Bike Touring Journals by Neil Anderson and Sharon Anderson Bicycle touring journals
November 28 Monday Bicycle touring Portugal from some farmer's field inland Portugal to Alamo Portugal
The reason why we cycled 85 kilometres yesterday is because Susan wants to hopefully make it to Seville (or Sevilla) to catch a train to Malaga where she is supposed to catch her plane back to Victoria. She is beginning to get worried that she isn't going to make it out of Portugal at the rate we're going. Unfortunately, her poor little legs were cramping last night as we ate supper. Not training for a bicycle tour and then choosing to bicycle tour in a mountainous area is not a good idea.
We are bicycle touring in Europe. We are bicycle touring in Portugal. I am standing in Portugal on a hillside, on a starry, moonless, windswept ledge by our tent. I am overlooking the town of Mertola. A medieval castle is cast in the luminous glow of artificial illumination. A pack of dogs yelp incessantly in the near distance; their voices carrying easily up the hillside. It is easy to think that the past is not too distant here either, a time when people actually had to live in a castle and barbarism was just outside its protective gates. Then again, all considered, we haven't really come that far in the past 500 years. After all, people still bar themselves inside their 'castles,' and wild dogs and infidels prowl still prowl outside our castle gates.

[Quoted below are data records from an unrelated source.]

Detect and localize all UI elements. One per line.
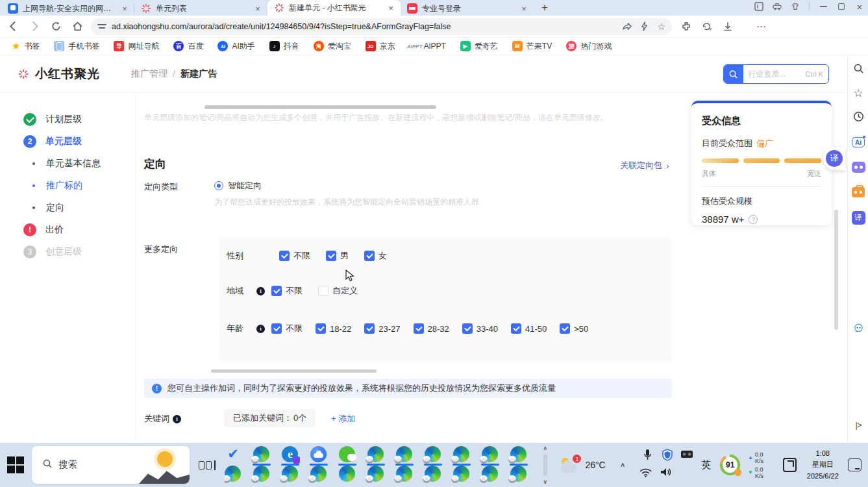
checkbox-checked-icon[interactable] [316,323,326,334]
checkbox-checked-icon[interactable] [364,323,375,334]
info-icon[interactable]: i [256,325,265,333]
edge-window[interactable] [367,466,384,482]
checkbox-age-33-40[interactable]: 33-40 [462,323,498,334]
security-shield-icon[interactable] [662,449,673,461]
checkbox-unchecked-icon[interactable] [318,286,329,296]
extension-icon[interactable] [681,21,691,32]
favorite-star-icon[interactable]: ☆ [657,22,665,31]
edge-window[interactable] [225,466,242,482]
step-promotion-target[interactable]: 推广标的 [0,175,136,197]
checkbox-checked-icon[interactable] [271,323,282,334]
start-button[interactable] [6,455,25,475]
radio-smart-targeting[interactable]: 智能定向 [214,180,262,192]
edge-window[interactable] [453,446,470,466]
bookmark-item[interactable]: 游热门游戏 [566,41,612,52]
gamepad-icon[interactable] [848,162,868,173]
toolbox-icon[interactable] [848,187,868,197]
wechat-app[interactable] [339,446,356,466]
checkbox-checked-icon[interactable] [271,286,282,296]
step-targeting[interactable]: 定向 [0,197,136,219]
bookmark-item[interactable]: AiPPTAiPPT [410,41,446,51]
edge-window[interactable] [310,466,327,482]
tab-unit-list[interactable]: 单元列表 × [134,1,267,16]
notification-center-icon[interactable] [848,458,862,471]
back-icon[interactable] [5,18,21,35]
horizontal-scrollbar[interactable] [211,369,377,373]
checkbox-age-23-27[interactable]: 23-27 [364,323,400,334]
speaker-icon[interactable] [660,467,672,477]
bookmark-item[interactable]: 导网址导航 [114,41,159,52]
bookmark-item[interactable]: AIAI助手 [217,41,254,52]
breadcrumb-section[interactable]: 推广管理 [131,68,167,80]
checkbox-region-custom[interactable]: 自定义 [318,285,358,297]
checkbox-age-unlimited[interactable]: 不限 [271,323,303,334]
edge-window[interactable] [339,466,356,482]
taskbar-search[interactable]: 搜索 [32,446,190,484]
wifi-icon[interactable] [639,468,652,477]
bookmark-item[interactable]: ▶爱奇艺 [460,41,498,52]
checkbox-age-18-22[interactable]: 18-22 [316,323,351,334]
edge-window[interactable] [425,446,441,466]
bookmark-item[interactable]: 淘爱淘宝 [314,41,351,52]
checkbox-region-unlimited[interactable]: 不限 [271,285,303,297]
edge-window[interactable] [396,466,413,482]
game-center-icon[interactable] [773,2,782,11]
input-method-indicator[interactable]: 英 [701,459,711,471]
new-tab-button[interactable]: + [539,2,551,14]
url-text[interactable]: ad.xiaohongshu.com/aurora/ad/create/unit… [112,22,617,31]
add-keyword-button[interactable]: + 添加 [331,413,355,425]
share-icon[interactable] [622,21,632,31]
step-unit-basic-info[interactable]: 单元基本信息 [0,153,136,175]
checkbox-checked-icon[interactable] [462,323,473,334]
edge-window[interactable] [282,466,299,482]
split-screen-icon[interactable] [754,2,763,11]
favorites-star-icon[interactable]: ☆ [848,86,868,100]
logo[interactable]: 小红书聚光 [18,66,100,82]
edge-window[interactable] [482,446,499,466]
tab-close-icon[interactable]: × [519,4,528,14]
bookmark-item[interactable]: JD京东 [366,41,395,52]
checkbox-checked-icon[interactable] [511,323,521,334]
battery-ring[interactable]: 91 [720,455,740,475]
bookmark-item[interactable]: ★书签 [12,41,40,52]
close-button[interactable]: × [855,2,864,11]
search-highlight-image[interactable] [139,446,190,484]
tab-new-unit-active[interactable]: 新建单元 - 小红书聚光 × [267,0,401,16]
taskbar-clock[interactable]: 1:08 星期日 2025/6/22 [807,448,839,481]
checkbox-checked-icon[interactable] [560,323,570,334]
tape-drive-icon[interactable] [681,450,694,458]
forward-icon[interactable] [26,18,43,35]
search-input[interactable] [743,69,806,79]
checkbox-age-50plus[interactable]: >50 [560,323,588,334]
home-icon[interactable] [69,18,86,35]
refresh-icon[interactable] [47,18,64,35]
microphone-icon[interactable] [643,449,652,462]
page-vertical-scrollbar[interactable] [834,210,838,330]
checkbox-checked-icon[interactable] [414,323,424,334]
step-creative-level[interactable]: 3创意层级 [0,241,136,263]
quark-window[interactable] [310,446,327,466]
info-icon[interactable]: i [256,287,265,295]
checkbox-gender-male[interactable]: 男 [326,250,349,262]
edge-window[interactable] [453,466,470,482]
weather-widget[interactable]: 1 26°C [560,457,605,473]
ie-edge-window[interactable]: e [282,446,299,466]
checkbox-age-28-32[interactable]: 28-32 [414,323,449,334]
edge-window[interactable] [510,446,527,466]
tray-overflow-chevron[interactable]: ∧ [620,461,626,468]
tab-close-icon[interactable]: × [386,3,395,13]
edge-window[interactable] [253,466,270,482]
task-view-button[interactable] [199,460,216,470]
chat-assistant-icon[interactable] [848,323,868,334]
tab-close-icon[interactable]: × [120,4,129,14]
search-icon[interactable] [848,63,868,74]
checkbox-checked-icon[interactable] [364,251,375,261]
ai-panel-icon[interactable]: Ai [848,137,868,147]
checkbox-gender-female[interactable]: 女 [364,250,387,262]
horizontal-scrollbar[interactable] [205,105,436,109]
checkbox-age-41-50[interactable]: 41-50 [511,323,547,334]
address-bar[interactable]: ad.xiaohongshu.com/aurora/ad/create/unit… [91,18,672,35]
radio-selected-icon[interactable] [214,181,223,190]
link-targeting-package[interactable]: 关联定向包› [620,160,669,171]
checkbox-gender-unlimited[interactable]: 不限 [279,250,310,262]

The wind was toward us all day, making forward progress on our touring bicycles rather slow. Painfully slow. But that's a good thing. Once again, the roads had more patches than asphalt. The pavement is laid right over top of old cobbles and rocks. The asphalt isn't very thick or of a very good quality. Who knows when the last time these roads were paved? It's a jarring experience and, even without the headwind, makes for awful slow going on our fully loaded touring bicycles.

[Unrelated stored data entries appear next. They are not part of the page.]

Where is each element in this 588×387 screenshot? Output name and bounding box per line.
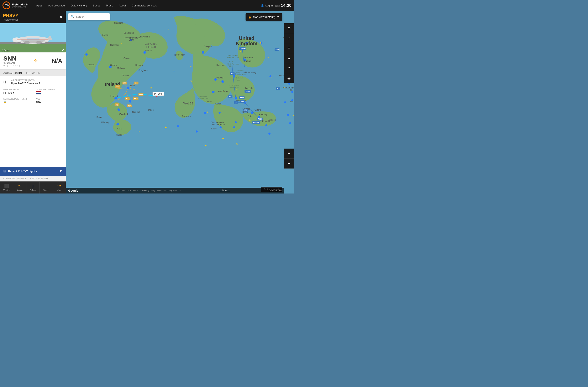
settings-button[interactable]: ⚙ [284, 23, 294, 33]
svg-point-159 [289, 122, 291, 124]
nav-links: Apps Add coverage Data / History Social … [33, 0, 261, 11]
svg-text:Newcastle: Newcastle [243, 56, 253, 59]
serial-item: SERIAL NUMBER (MSN) 🔒 [3, 98, 30, 104]
logo-text: flightradar24 LIVE AIR TRAFFIC [12, 3, 28, 8]
grid-icon: ⊞ [3, 169, 6, 173]
zoom-in-button[interactable]: + [284, 149, 294, 159]
svg-text:M50: M50 [139, 93, 143, 95]
plane-arrow-icon: ✈ [34, 58, 38, 64]
bottom-route-btn[interactable]: 〜 Route [13, 182, 26, 193]
arrival-info: N/A [52, 57, 62, 65]
svg-point-11 [36, 41, 42, 44]
map-bottom-bar: Google Map data ©2020 GeoBasis-DE/BKG (©… [66, 188, 284, 193]
share-icon: ↑ [45, 184, 47, 188]
nav-about[interactable]: About [116, 0, 129, 11]
svg-text:Chester: Chester [205, 100, 212, 103]
svg-text:M6: M6 [231, 73, 234, 75]
close-button[interactable]: ✕ [59, 14, 63, 20]
bottom-more-btn[interactable]: ••• More [53, 182, 66, 193]
nav-data-history[interactable]: Data / History [68, 0, 90, 11]
svg-text:M7: M7 [126, 98, 129, 100]
nav-add-coverage[interactable]: Add coverage [45, 0, 68, 11]
zoom-out-button[interactable]: − [284, 159, 294, 169]
svg-text:Galway: Galway [110, 64, 117, 66]
country-flag [36, 91, 41, 94]
photo-link-icon[interactable]: ⬈ [62, 48, 64, 52]
nav-apps[interactable]: Apps [33, 0, 45, 11]
departure-info: SNN SHANNON IST (UTC +01:00) [3, 55, 20, 67]
svg-text:Swansea: Swansea [182, 115, 191, 117]
svg-text:Dales: Dales [236, 72, 240, 74]
svg-text:Bath: Bath [248, 115, 252, 117]
map-view-button[interactable]: ◉ Map view (default) ▼ [246, 13, 282, 21]
svg-point-156 [235, 121, 237, 123]
aircraft-type-value: Piper PA-31T Cheyenne 2 [11, 82, 40, 85]
svg-point-158 [287, 114, 289, 116]
svg-text:North York: North York [236, 77, 243, 79]
svg-point-161 [291, 99, 293, 101]
svg-text:Castlebar: Castlebar [110, 44, 119, 46]
svg-text:M8: M8 [116, 104, 118, 106]
svg-text:Middlesbrough: Middlesbrough [243, 71, 257, 74]
departure-code: SNN [3, 55, 20, 62]
refresh-button[interactable]: ↺ [284, 63, 294, 73]
svg-point-164 [270, 75, 272, 77]
sidebar: PHSVY Private owner ✕ [0, 11, 66, 193]
actual-time: ACTUAL 14:10 [3, 71, 22, 74]
svg-text:M4: M4 [235, 102, 237, 104]
calibrated-section: CALIBRATED ALTITUDE VERTICAL SPEED [0, 176, 66, 182]
svg-text:Cardiff: Cardiff [215, 102, 222, 105]
search-input[interactable] [76, 15, 111, 18]
svg-point-169 [204, 112, 206, 114]
nav-press[interactable]: Press [103, 0, 116, 11]
bottom-share-btn[interactable]: ↑ Share [40, 182, 53, 193]
chevron-down-icon: ▼ [277, 15, 279, 19]
svg-text:A74(M): A74(M) [239, 48, 246, 50]
svg-text:✈: ✈ [292, 114, 294, 117]
svg-text:AONB: AONB [229, 60, 233, 62]
search-bar[interactable]: 🔍 [68, 13, 110, 20]
svg-rect-13 [17, 40, 48, 40]
wales-label: WALES [183, 102, 194, 105]
logo-area: flight radar24 flightradar24 LIVE AIR TR… [0, 1, 33, 9]
svg-text:Dundalk: Dundalk [135, 64, 143, 66]
recent-flights-bar[interactable]: ⊞ Recent PH-SVY flights ▼ [0, 167, 66, 176]
terms-link[interactable]: Terms of Use [269, 190, 282, 192]
svg-text:M6: M6 [229, 95, 232, 98]
bottom-3dview-btn[interactable]: ⬛ 3D view [0, 182, 13, 193]
svg-text:AONB: AONB [228, 65, 233, 67]
svg-text:National Park: National Park [236, 74, 246, 76]
svg-point-168 [268, 133, 271, 135]
pin-glasgow [202, 51, 204, 54]
filter-button[interactable]: ▼ [284, 43, 294, 53]
favorites-button[interactable]: ★ [284, 53, 294, 63]
estimated-time: ESTIMATED - [26, 71, 42, 74]
svg-text:Leicester: Leicester [245, 87, 254, 89]
nav-social[interactable]: Social [90, 0, 103, 11]
svg-point-155 [196, 131, 198, 133]
target-button[interactable]: ◎ [284, 73, 294, 83]
bottom-follow-btn[interactable]: ⊕ Follow [26, 182, 40, 193]
svg-point-162 [291, 91, 293, 93]
registration-value: PH-SVY [3, 91, 30, 94]
svg-text:Cork: Cork [117, 128, 122, 130]
svg-text:Coleraine: Coleraine [114, 22, 123, 24]
isle-of-man-label: Isle of Man [174, 53, 185, 56]
svg-text:M40: M40 [258, 118, 262, 120]
login-button[interactable]: 👤 Log in [261, 4, 273, 7]
nav-right: 👤 Log in UTC 14:20 [261, 3, 294, 8]
utc-time-display: UTC 14:20 [275, 3, 292, 8]
photo-credit: © Dutch [2, 49, 9, 52]
svg-text:M11: M11 [134, 98, 138, 100]
svg-text:IRELAND: IRELAND [146, 46, 156, 48]
expand-button[interactable]: ⤢ [284, 33, 294, 43]
flight-owner: Private owner [3, 18, 19, 21]
svg-text:M62: M62 [240, 96, 244, 99]
svg-text:Lake District: Lake District [227, 54, 238, 57]
map-area[interactable]: Ireland NORTHERN IRELAND United Kingdom … [66, 11, 294, 193]
nav-commercial[interactable]: Commercial services [129, 0, 160, 11]
svg-text:Limerick: Limerick [110, 95, 118, 97]
departure-tz: IST (UTC +01:00) [3, 65, 20, 67]
svg-text:M1: M1 [277, 87, 279, 89]
sidebar-header: PHSVY Private owner ✕ [0, 11, 66, 23]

This morning, awaking in our cork grove, a thick mist clung heavily around the cork trees. Great goblets of fat dew fell heavily earthward. It dropped with hollow echoes onto our little bicycle touring tents.

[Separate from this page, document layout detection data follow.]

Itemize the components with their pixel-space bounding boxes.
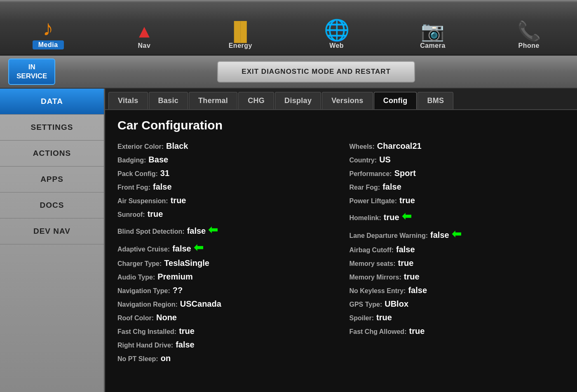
label-country: Country: (349, 157, 377, 164)
config-row-fast-chg-allowed: Fast Chg Allowed: true (349, 326, 565, 336)
config-row-pack-config: Pack Config: 31 (117, 169, 333, 178)
label-lane-departure: Lane Departure Warning: (349, 232, 428, 239)
nav-label: Nav (138, 42, 151, 49)
config-row-fast-chg-installed: Fast Chg Installed: true (117, 326, 333, 336)
phone-label: Phone (518, 42, 539, 49)
sidebar-item-actions[interactable]: ACTIONS (0, 141, 104, 167)
label-no-pt-sleep: No PT Sleep: (117, 355, 158, 363)
main-content: DATA SETTINGS ACTIONS APPS DOCS DEV NAV … (0, 89, 577, 392)
config-row-spoiler: Spoiler: true (349, 313, 565, 322)
tab-display[interactable]: Display (275, 92, 321, 109)
nav-item-energy[interactable]: ▐▌ Energy (192, 22, 288, 51)
tab-basic[interactable]: Basic (149, 92, 188, 109)
nav-item-media[interactable]: ♪ Media (0, 17, 96, 51)
energy-label: Energy (229, 42, 252, 49)
label-nav-region: Navigation Region: (117, 301, 178, 308)
tab-chg[interactable]: CHG (238, 92, 274, 109)
nav-item-camera[interactable]: 📷 Camera (385, 21, 481, 51)
label-fast-chg-allowed: Fast Chg Allowed: (349, 328, 407, 336)
value-homelink: true (384, 213, 399, 222)
tab-vitals[interactable]: Vitals (108, 92, 148, 109)
tab-bms[interactable]: BMS (418, 92, 453, 109)
value-country: US (379, 155, 391, 164)
label-performance: Performance: (349, 170, 392, 178)
config-title: Car Configuration (117, 118, 565, 132)
value-performance: Sport (394, 169, 416, 178)
label-charger-type: Charger Type: (117, 260, 162, 268)
value-memory-seats: true (398, 258, 414, 268)
config-row-nav-type: Navigation Type: ?? (117, 286, 333, 295)
config-row-exterior-color: Exterior Color: Black (117, 141, 333, 151)
value-adaptive-cruise: false (172, 244, 191, 254)
value-wheels: Charcoal21 (377, 141, 422, 151)
tab-config[interactable]: Config (374, 92, 417, 109)
label-memory-mirrors: Memory Mirrors: (349, 274, 401, 281)
config-right-column: Wheels: Charcoal21 Country: US Performan… (349, 141, 565, 367)
config-row-rear-fog: Rear Fog: false (349, 182, 565, 192)
config-row-gps-type: GPS Type: UBlox (349, 299, 565, 309)
sidebar-item-devnav[interactable]: DEV NAV (0, 218, 104, 244)
config-row-airbag-cutoff: Airbag Cutoff: false (349, 245, 565, 254)
label-blind-spot: Blind Spot Detection: (117, 228, 185, 235)
config-row-blind-spot: Blind Spot Detection: false ⬅ (117, 223, 333, 237)
tab-thermal[interactable]: Thermal (189, 92, 237, 109)
service-bar: IN SERVICE EXIT DIAGNOSTIC MODE AND REST… (0, 56, 577, 89)
value-front-fog: false (153, 182, 172, 192)
value-roof-color: None (156, 313, 177, 322)
value-spoiler: true (376, 313, 392, 322)
config-row-sunroof: Sunroof: true (117, 209, 333, 219)
label-power-liftgate: Power Liftgate: (349, 197, 397, 205)
label-fast-chg-installed: Fast Chg Installed: (117, 328, 176, 336)
sidebar-item-settings[interactable]: SETTINGS (0, 115, 104, 141)
label-no-keyless-entry: No Keyless Entry: (349, 287, 406, 295)
value-badging: Base (148, 155, 168, 164)
arrow-blind-spot: ⬅ (208, 223, 218, 237)
label-right-hand-drive: Right Hand Drive: (117, 342, 173, 349)
nav-item-phone[interactable]: 📞 Phone (481, 21, 577, 51)
value-rear-fog: false (382, 182, 401, 192)
config-row-wheels: Wheels: Charcoal21 (349, 141, 565, 151)
config-row-badging: Badging: Base (117, 155, 333, 164)
config-row-performance: Performance: Sport (349, 169, 565, 178)
value-pack-config: 31 (160, 169, 169, 178)
config-row-no-keyless-entry: No Keyless Entry: false (349, 286, 565, 295)
label-homelink: Homelink: (349, 214, 381, 222)
energy-icon: ▐▌ (228, 22, 253, 40)
label-wheels: Wheels: (349, 143, 375, 150)
label-memory-seats: Memory seats: (349, 260, 396, 268)
label-badging: Badging: (117, 157, 146, 164)
tab-versions[interactable]: Versions (322, 92, 373, 109)
config-row-adaptive-cruise: Adaptive Cruise: false ⬅ (117, 241, 333, 254)
value-exterior-color: Black (166, 141, 188, 151)
config-row-lane-departure: Lane Departure Warning: false ⬅ (349, 227, 565, 241)
config-row-memory-seats: Memory seats: true (349, 258, 565, 268)
label-spoiler: Spoiler: (349, 315, 374, 322)
web-label: Web (329, 42, 344, 49)
label-audio-type: Audio Type: (117, 274, 155, 281)
label-gps-type: GPS Type: (349, 301, 382, 308)
config-row-nav-region: Navigation Region: USCanada (117, 299, 333, 309)
value-fast-chg-installed: true (179, 326, 195, 336)
value-blind-spot: false (187, 226, 206, 236)
phone-icon: 📞 (517, 21, 541, 40)
nav-icon: ▲ (135, 22, 153, 40)
label-air-suspension: Air Suspension: (117, 197, 168, 205)
config-row-air-suspension: Air Suspension: true (117, 196, 333, 205)
config-content: Car Configuration Exterior Color: Black … (105, 110, 577, 392)
media-label: Media (33, 40, 64, 49)
value-memory-mirrors: true (404, 272, 420, 282)
value-gps-type: UBlox (385, 299, 408, 309)
value-nav-type: ?? (173, 286, 183, 295)
camera-label: Camera (420, 42, 446, 49)
sidebar-item-docs[interactable]: DOCS (0, 192, 104, 218)
sidebar-item-data[interactable]: DATA (0, 89, 104, 115)
config-left-column: Exterior Color: Black Badging: Base Pack… (117, 141, 333, 367)
config-row-audio-type: Audio Type: Premium (117, 272, 333, 282)
sidebar-item-apps[interactable]: APPS (0, 167, 104, 192)
value-sunroof: true (148, 209, 163, 219)
label-airbag-cutoff: Airbag Cutoff: (349, 246, 394, 254)
exit-diagnostic-button[interactable]: EXIT DIAGNOSTIC MODE AND RESTART (217, 61, 415, 82)
nav-item-nav[interactable]: ▲ Nav (96, 22, 192, 51)
nav-item-web[interactable]: 🌐 Web (288, 20, 385, 51)
camera-icon: 📷 (421, 21, 444, 40)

In Castro Verde we found a municipal market that had fruit, meat, cheese, and bread. The buns were crusty, but fresh. The Clementina oranges were big, sweet, juicy and seedless. I would love to wild camp under one of those trees.
Sharon found showers in a public washroom for a buck each. While Sharon and Susan went to shower, I was in the market getting a language lesson. I took my phrase book over to a woman in a stall and asked her to pronounce the words for me in my phrase book. She gladly and enthusiastically did so, and I repeated the words after she said them. Portuguese is a nice-sounding language -- the way the words work together, it's almost like they're in a rhyme.
I had a hot shower, too. No timer on them or anything. Lots of hot water. Sharon and Susan went first, then I went. Sharon and Susan told me that I had to buy a shower ticket from a guy who sells tickets for the shower. I wander around the market, trying to find the man that sells the tickets from a description Sharon and Susan gave me.
I eventually found him. I tell him I would like a shower. He leads me down a hall and around a corner. He unlocks a cabinet door and takes out a booklet. He pulls a ticket out of the booklet and hands it to me. I give him 100 escudos, which he places in a metal change box. He locks the cabinet door and then escorts me to the shower room.
The showers are off to one side of the men's toilets. Another fella is showering in the only other stall. The ticket seller knocks on the door and says something in Portuguese. A key slides out from under the shower stall door. The ticket seller stoops down, picks up the key and unlocks the other stall. He hands me the key.
I enter the shower stall, set the key down on the bench, and proceed to get undressed. I hear the water in the other shower shut off. The fellow is jabbering away. I don't understand a word he is saying, so I ignore him. I go on with my long shower. It is nice and hot and would have been relatively peaceful except for the fact that throughout my shower I can hear the person in the adjacent shower stall yelling. I figure he must be talking to friends in the hall. I finish my shower. I dry off. I get dressed. I open the shower stall door to have more room to put on my shoes. I glance over at my neighbor's stall. I see a pair of wrinkled old hands sticking over the top of the door. Oh, dear. The wrinkled old hands are shaking the door. The old man is muttering away in Portuguese. Hmmm. Now I think I understand. Without saying a word, I pick up the key from my bench, and slip it toward his fingers. He takes the key and unlocks his door from the inside. A tiny grey-haired old man pokes his head out and looks at me. "Deshculpe (sorry)," I say. He grins.